The work had to be divided into three replicates because of the workload involved in using cattle as experimental subjects. This required mixed effects regression in the analysis phase to account for the potential additional variability introduced.
Conclusions
Ibuprofen and FPI, on average, decrease clinical severity of illness in a bovine model of RSV but should be used together rather than as monotherapy. The combination of both drugs was effective at 3 and 5 days after infection with earlier initiation leading to better outcomes.
Supporting information
(DOCX)
(DTA)
(DOCX)
(DOCX)
(XLSX)
Acknowledgments
The authors thank Gilead Sciences, Inc. for the generous donation of the FPI and placebo and The Pediatric Emergency Medicine Research Foundation, Long Beach, CA, for software and hardware support.

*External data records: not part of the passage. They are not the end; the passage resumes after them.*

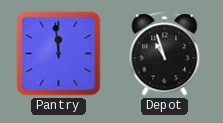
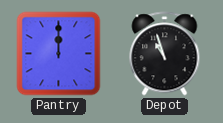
Pantry: 11:59 -> 12:00
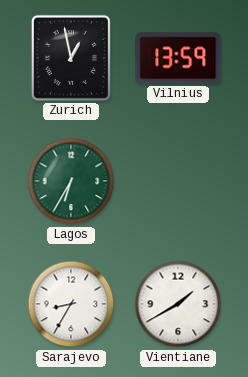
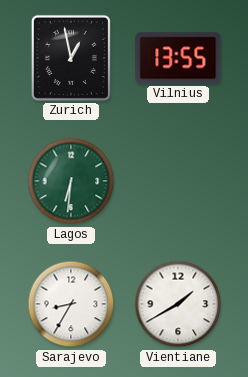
Vilnius: 13:59 -> 13:55
Lagos: 6:35 -> 6:31
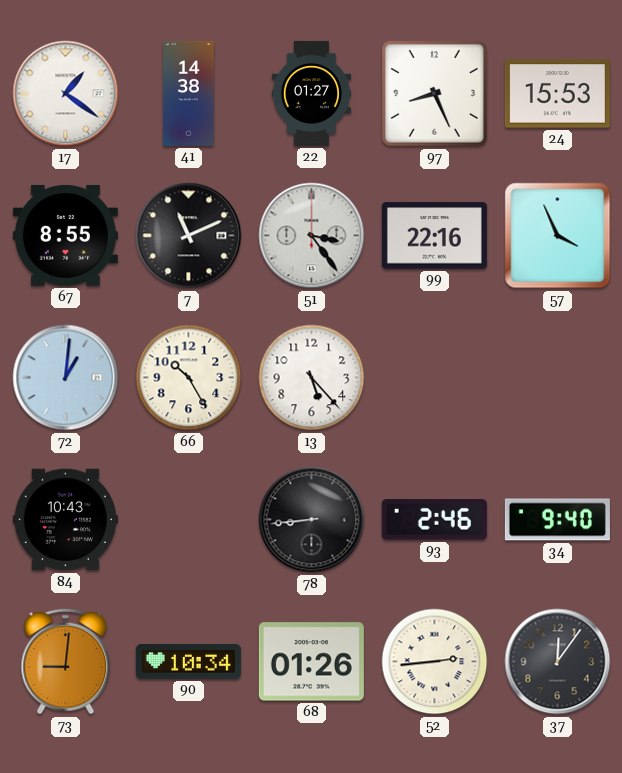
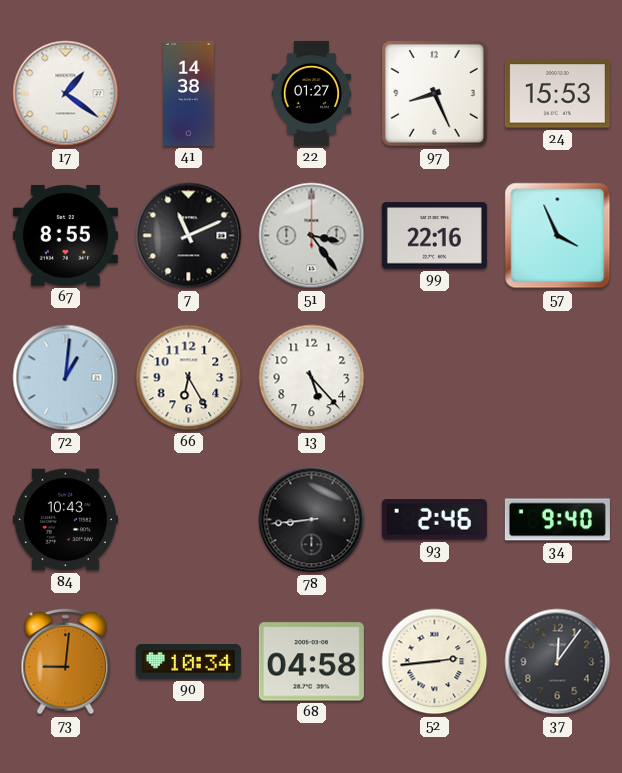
66: 10:25 -> 6:25
68: 01:26 -> 04:58
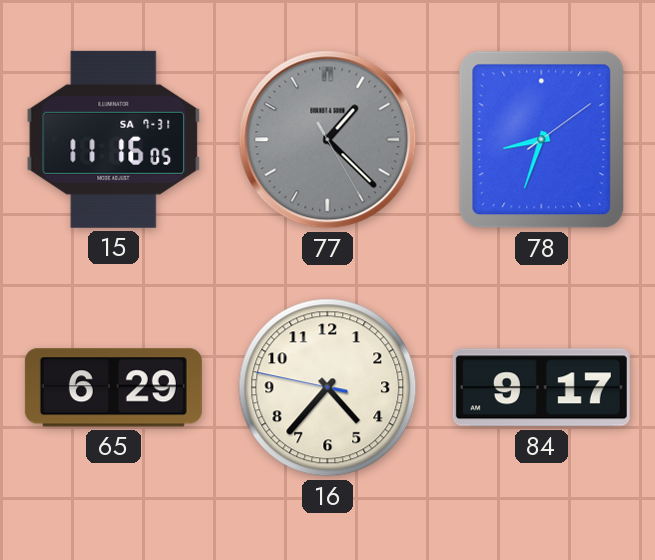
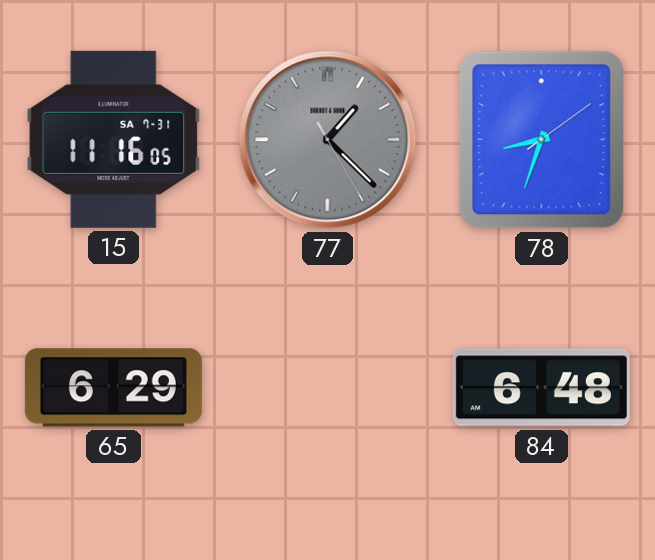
16: 4:36 -> none
84: 9:17 -> 6:48
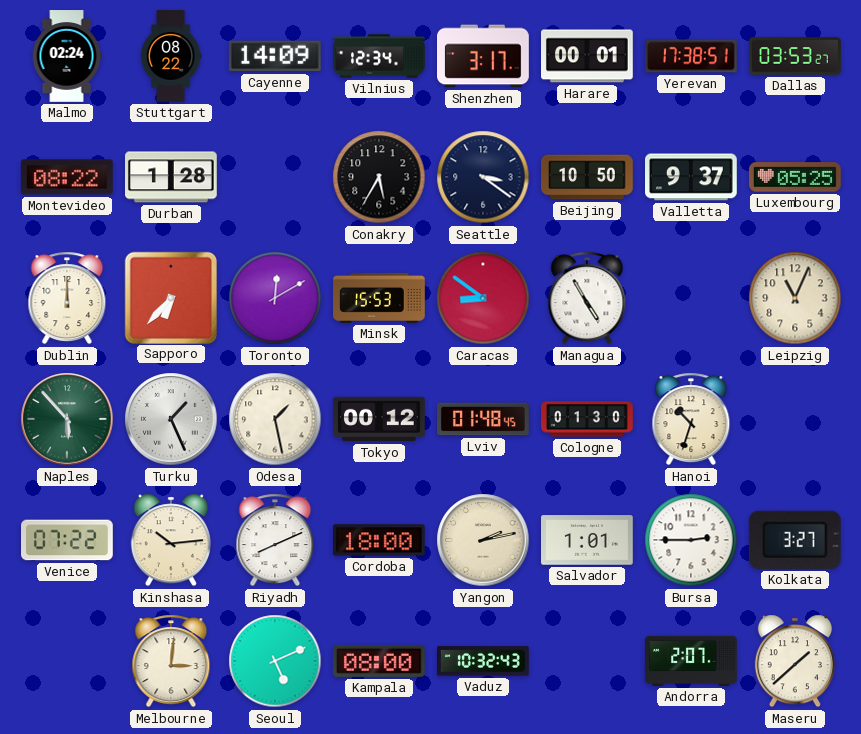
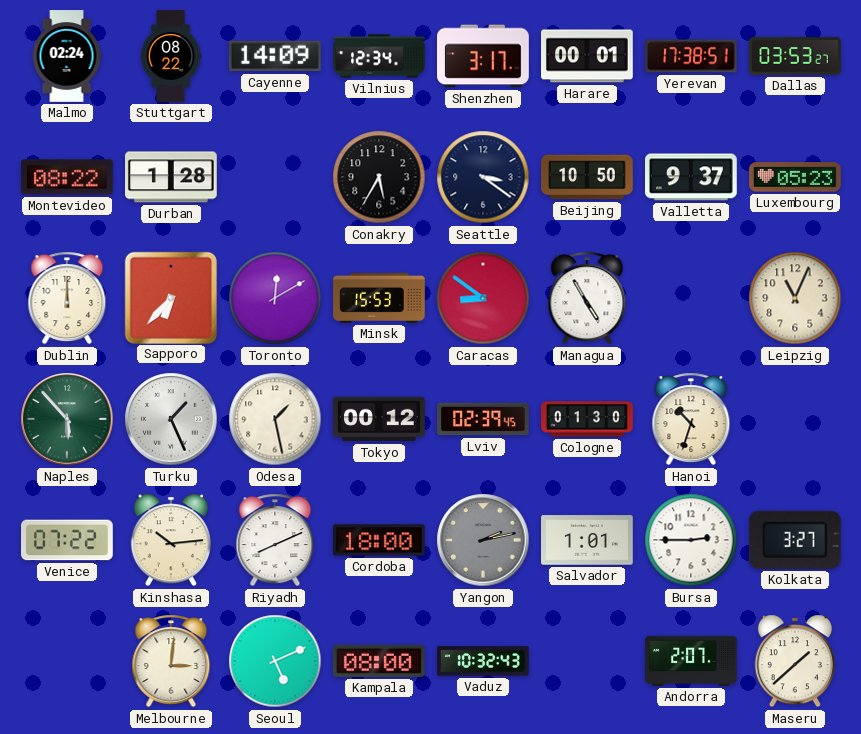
Luxembourg: 05:25 -> 05:23
Lviv: 01:48 -> 02:39
Yangon dial: cream -> grey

We wish to acknowledge our undergraduate student assistants, particularly: Nazleen Mohseni, Katrina Miller, Caroline Barry, Leticia Charco, Alexandra Chapman, Megan Wells, Miranda Leung, and Benjamin Hwang.
All authors had access to all the study data and analytic code. All authors take responsibility for the integrity of the data and Paul Walsh takes responsibility the accuracy of the data analysis. Paul Walsh wrote the first draft. All authors contributed to the final version of the manuscript. No form of payment was given to anyone to produce the manuscript. The interpretation and reporting of the data are the responsibility of the authors and should not be seen as an official policy or interpretation of the USDA, the US government, or any other entity.
Data Availability
All relevant data are within the paper and its Supporting Information files.
Funding Statement
This work was funded by USDA NIFA- grant #2016-11003 awarded to LG and PW. The funders had no role in study design, data collection and analysis, decision to publish, or preparation of the manuscript.